Transcribed page contents
□ □ □ □

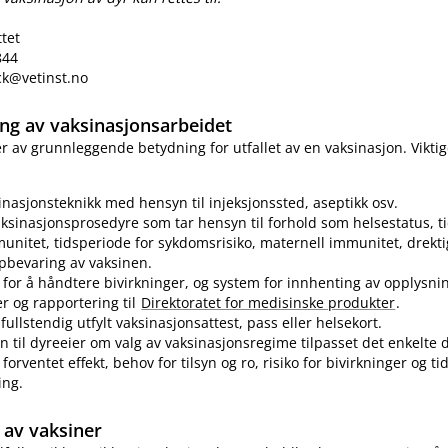
ttet
844
eck@vetinst.no
ring av vaksinasjonsarbeidet
 er av grunnleggende betydning for utfallet av en vaksinasjon. Vikti
sinasjonsteknikk med hensyn til injeksjonssted, aseptikk osv.
ksinasjonsprosedyre som tar hensyn til forhold som helsestatus, ti
munitet, tidsperiode for sykdomsrisiko, maternell immunitet, drekti
pbevaring av vaksinen.
for å håndtere bivirkninger, og system for innhenting av opplysn
er og rapportering til
Direktoratet for medisinske produkter
.
fullstendig utfylt vaksinasjonsattest, pass eller helsekort.
n til dyreeier om valg av vaksinasjonsregime tilpasset det enkelte d
forventet effekt, behov for tilsyn og ro, risiko for bivirkninger og t
ing.
av vaksiner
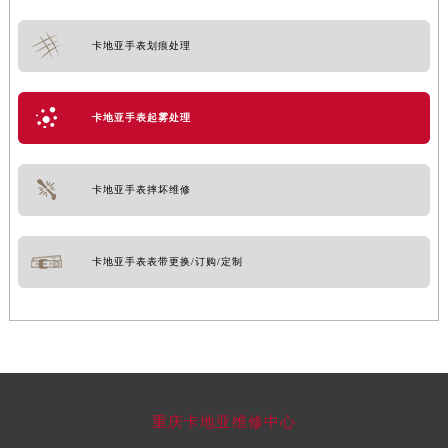
卡地亚手表划痕处理
卡地亚手表起雾处理
卡地亚手表摔坏维修
卡地亚手表表带更换/订购/定制
重庆卡地亚维修中心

□ □ □ □

§ YOUR OBJECTIVE
What is needed is a word-for-word copy of the lines from the one containing "Direktoratet for medisinske produkter" through the final line of the records above, both included, with the pictures left out.

§ SOLUTION
Direktoratet for medisinske produkter
.
fullstendig utfylt vaksinasjonsattest, pass eller helsekort.
n til dyreeier om valg av vaksinasjonsregime tilpasset det enkelte d
forventet effekt, behov for tilsyn og ro, risiko for bivirkninger og t
ing.
av vaksiner
卡地亚手表划痕处理
卡地亚手表起雾处理
卡地亚手表摔坏维修
卡地亚手表表带更换/订购/定制
重庆卡地亚维修中心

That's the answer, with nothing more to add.